Brady Gentile: Community Manager at DataStax
Lusana Ali: Founder at Strmur
I’m here with Lusana Ali in Sydney Australia. Lusana is building an application utilizes Apache Cassandra called Strmur (Streamer). Lusana, it is great to have you on the podcast series. What exactly does Strmur do?
Strmur is a social network that basically allows you to find, share and aggregate web content through content streams; we wanted to give users the ability to filter the kinds of content they would see.
We realized from using a lot of social networks that they are very much focused on people, gossip and following others.
On Facebook, you have this feed which gets bombarded with random posts but a lot of the time you want to be able to filter what you see based on your interests. Or people might put up posts where it gets buried in my feed and they ask two days later, “Did you check this out?” for which I can only reply “no”. I then have to scroll down for five minutes before I could find the post again.
Strmur is basically trying to solve that problem, where it allows the users to subscribe to content streams based on their interests and be able to filter the content they see. For content creators, it helps to target their audiences much better.
Excellent and how are you using Cassandra at Strmur?
We use Cassandra, because it allows you to manage time series data very effectively. Cassandra automatically, upon insertion, will sort the columns by the comparator you have configured. Having that ability makes organization of the content streams very easy as items in content streams are shown in reverse chronological order.
This was one thing that was very useful to us, because we didn’t have to do any sorting and there is no pressure on the data layer to do any sorting. It makes Cassandra a really appropriate choice when you are working with time-series data.
Have you always used Cassandra or did you switched to Cassandra from another data base offering?

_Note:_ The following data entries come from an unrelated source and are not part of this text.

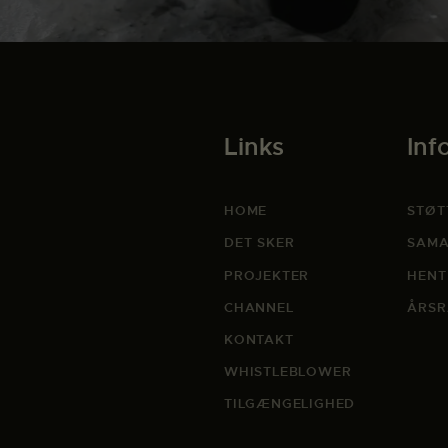
Links
Inf
HOME
STØT
DET SKER
SAMA
PROJEKTER
HENT
CHANNEL
ÅRSR
KONTAKT
WHISTLEBLOWER
TILGÆNGELIGHED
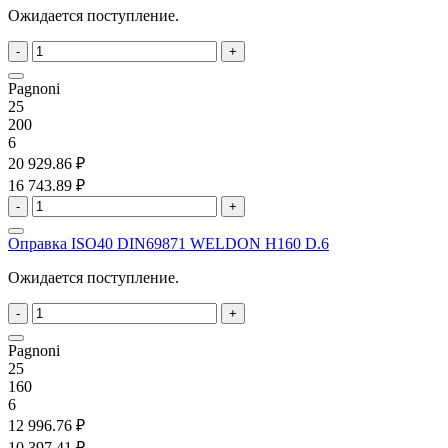
Ожидается поступление.
-
+
Pagnoni
25
200
6
20 929.86 ₽
16 743.89 ₽
-
+
Оправка ISO40 DIN69871 WELDON H160 D.6
Ожидается поступление.
-
+
Pagnoni
25
160
6
12 996.76 ₽
10 397.41 ₽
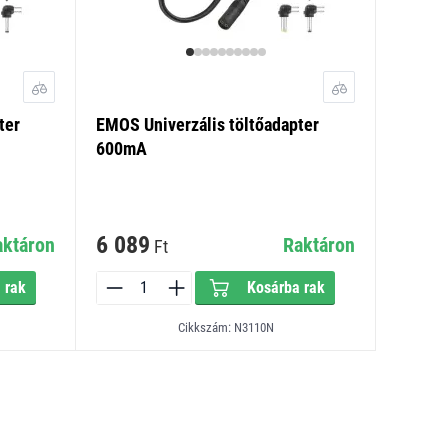
ter
EMOS Univerzális töltőadapter
600mA
6 089
aktáron
Raktáron
Ft
 rak
Kosárba rak
Cikkszám: N3110N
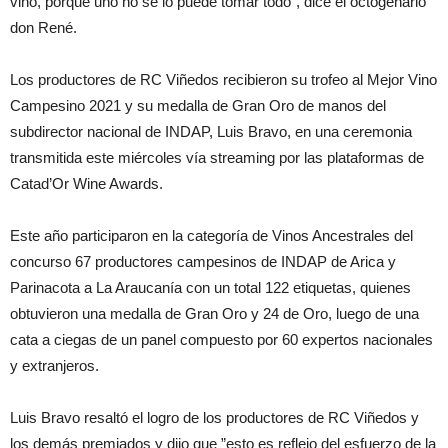
vino, porque uno no se lo puede tomar todo”, dice el octogenario
don René.
Los productores de RC Viñedos recibieron su trofeo al Mejor Vino
Campesino 2021 y su medalla de Gran Oro de manos del
subdirector nacional de INDAP, Luis Bravo, en una ceremonia
transmitida este miércoles vía streaming por las plataformas de
Catad’Or Wine Awards.
Este año participaron en la categoría de Vinos Ancestrales del
concurso 67 productores campesinos de INDAP de Arica y
Parinacota a La Araucanía con un total 122 etiquetas, quienes
obtuvieron una medalla de Gran Oro y 24 de Oro, luego de una
cata a ciegas de un panel compuesto por 60 expertos nacionales
y extranjeros.
Luis Bravo resaltó el logro de los productores de RC Viñedos y
los demás premiados y dijo que ”esto es reflejo del esfuerzo de la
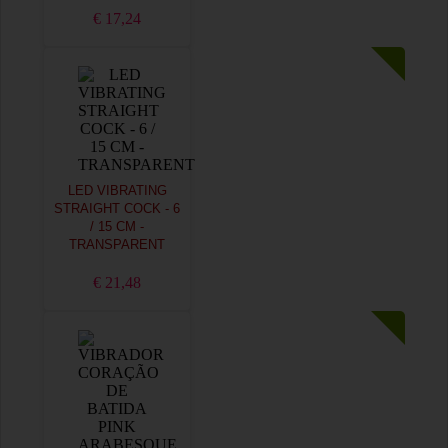
€ 17,24
LED VIBRATING
STRAIGHT COCK - 6
/ 15 CM -
TRANSPARENT
€ 21,48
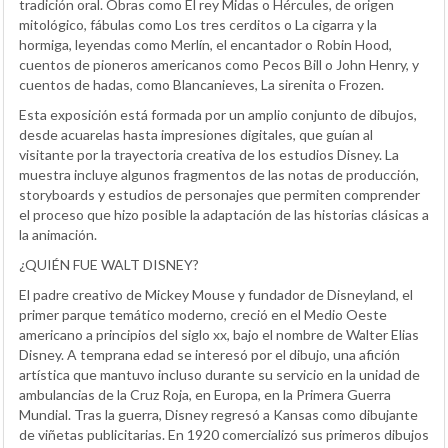
tradición oral. Obras como El rey Midas o Hércules, de origen
mitológico, fábulas como Los tres cerditos o La cigarra y la
hormiga, leyendas como Merlín, el encantador o Robin Hood,
cuentos de pioneros americanos como Pecos Bill o John Henry, y
cuentos de hadas, como Blancanieves, La sirenita o Frozen.
Esta exposición está formada por un amplio conjunto de dibujos,
desde acuarelas hasta impresiones digitales, que guían al
visitante por la trayectoria creativa de los estudios Disney. La
muestra incluye algunos fragmentos de las notas de producción,
storyboards y estudios de personajes que permiten comprender
el proceso que hizo posible la adaptación de las historias clásicas a
la animación.
¿QUIÉN FUE WALT DISNEY?
El padre creativo de Mickey Mouse y fundador de Disneyland, el
primer parque temático moderno, creció en el Medio Oeste
americano a principios del siglo xx, bajo el nombre de Walter Elias
Disney. A temprana edad se interesó por el dibujo, una afición
artística que mantuvo incluso durante su servicio en la unidad de
ambulancias de la Cruz Roja, en Europa, en la Primera Guerra
Mundial. Tras la guerra, Disney regresó a Kansas como dibujante
de viñetas publicitarias. En 1920 comercializó sus primeros dibujos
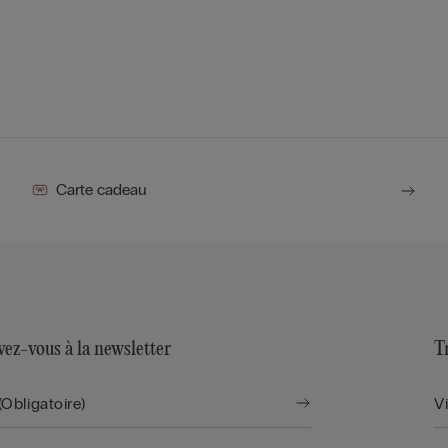
Carte cadeau
vez-vous à la newsletter
T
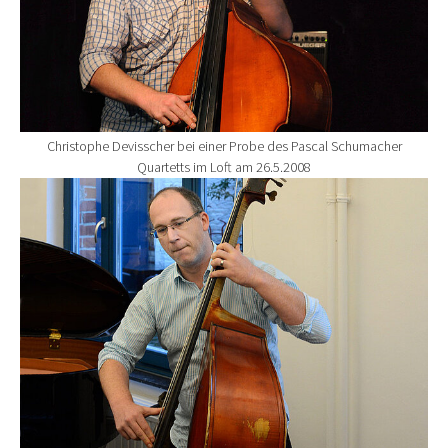
Christophe Devisscher bei einer Probe des Pascal Schumacher
Quartetts im Loft am 26.5.2008
Show larger version for:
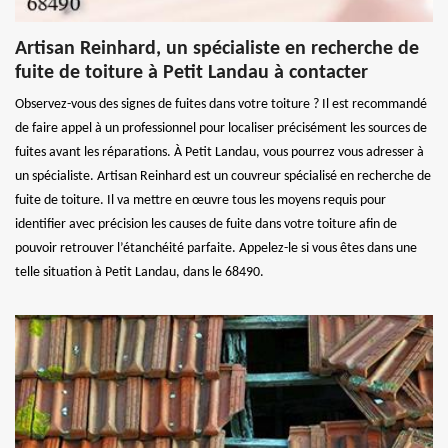
Artisan Reinhard, un spécialiste en recherche de
fuite de toiture à Petit Landau à contacter
Observez-vous des signes de fuites dans votre toiture ? Il est recommandé
de faire appel à un professionnel pour localiser précisément les sources de
fuites avant les réparations. À Petit Landau, vous pourrez vous adresser à
un spécialiste. Artisan Reinhard est un couvreur spécialisé en recherche de
fuite de toiture. Il va mettre en œuvre tous les moyens requis pour
identifier avec précision les causes de fuite dans votre toiture afin de
pouvoir retrouver l’étanchéité parfaite. Appelez-le si vous êtes dans une
telle situation à Petit Landau, dans le 68490.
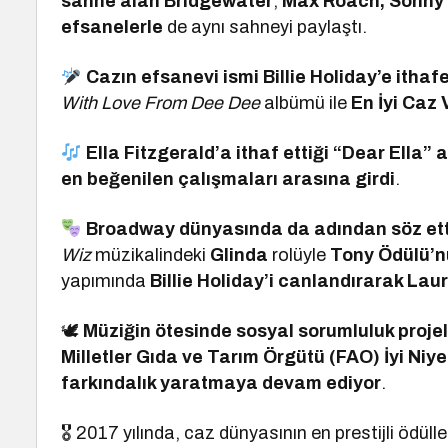
sahne alan Bridgewater
,
Max Roach, Sonny R
efsanelerle
de aynı sahneyi paylaştı.
Cazın efsanevi ismi Billie Holiday’e ithaf
With Love From Dee Dee
albümü ile
En İyi Caz
Ella Fitzgerald’a ithaf ettiği “Dear Ella
en beğenilen çalışmaları arasına girdi
.
Broadway dünyasında da adından söz ett
Wiz
müzikalindeki
Glinda
rolüyle
Tony Ödülü’n
yapımında
Billie Holiday’i canlandırarak Lau
🕊
Müziğin ötesinde sosyal sorumluluk projele
Milletler Gıda ve Tarım Örgütü (FAO) İyi Niy
farkındalık yaratmaya devam ediyor
.
🎖 2017 yılında, caz dünyasının en prestijli ödülle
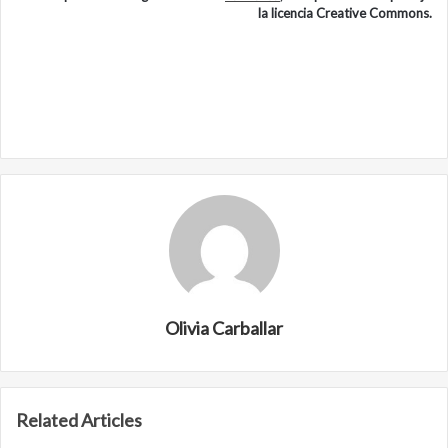
la licencia Creative Commons.
Olivia Carballar
Related Articles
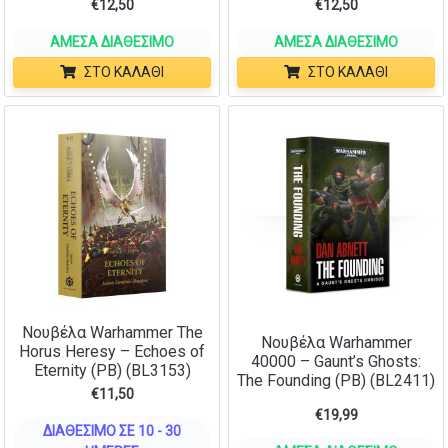
€
12,50
€
12,50
ΆΜΕΣΑ ΔΙΑΘΈΣΙΜΟ
ΆΜΕΣΑ ΔΙΑΘΈΣΙΜΟ
ΣΤΟ ΚΑΛΆΘΙ
ΣΤΟ ΚΑΛΆΘΙ
Νουβέλα Warhammer The
Νουβέλα Warhammer
Horus Heresy – Echoes of
40000 – Gaunt’s Ghosts:
Eternity (PB) (BL3153)
The Founding (PB) (BL2411)
€
11,50
€
19,99
ΔΙΑΘΈΣΙΜΟ ΣΕ 10 - 30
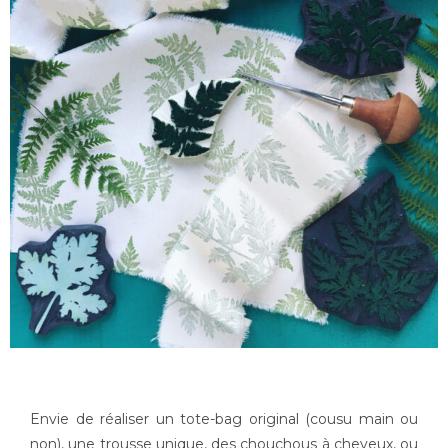
Envie de réaliser un tote-bag original (cousu main ou
non), une trousse unique, des chouchous à cheveux, ou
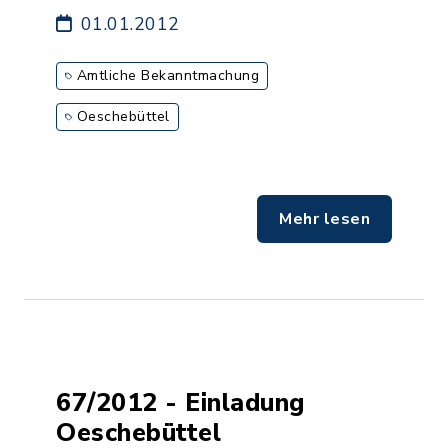
01.01.2012
Amtliche Bekanntmachung
Oeschebüttel
Mehr lesen
67/2012 - Einladung
Oeschebüttel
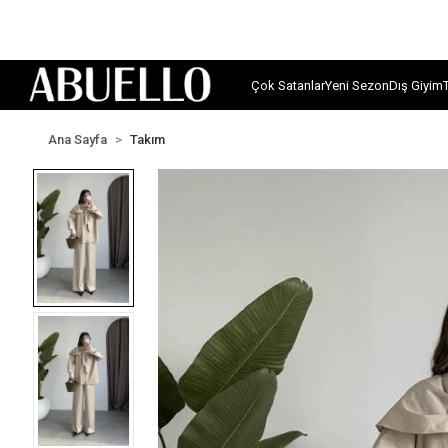
Çok Satanlar
Yeni Sezon
Dış Giyim
Ana Sayfa
Takım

We initially chose MongoDB, but we decided to switch to Cassandra when we realized it was a much better fit for our requriements. We really liked that we could horizontally scale Cassandra without any disruption. Cassandra uses something called consistent hashing, which ensures that when you add nodes to the cluster, it has minimal impact on your data, so that is a huge, huge plus for us. The two things that were really important for Strmur from the CAP Theorem is that we have a system that is highly available and is also partition tolerant. Cassandra offers that, so that is good for us. We also looked at HBase but the ease of getting a cluster up and running with Cassandra was too attractive.
I know you are based in Sydney, Australia and we just started a community meet-up there, but you also had some experience with a virtual community?
I joined the Cassandra meet-up in Sydney and I am really looking forward to seeing how it goes over the next few years. You know the virtual community, I don’t really have much experience with. I am still quite relatively new to Cassandra, but so far it has been great; you can find a lot of tutorials online and documentation through DataStax.com. DataStax has provided a lot of the documentation that we’ve used. It’s definitely a very open and supportive community and it’s nice having access to shared resources. I also wanted to say a special thanks to Tyler Hobbs from Datastax for providing the PyCassa client library which is invaluable, and he has helped me with many problems through the Google group.
Is there anything that you learned while using Cassandra that maybe, in hindsight, you would have done differently?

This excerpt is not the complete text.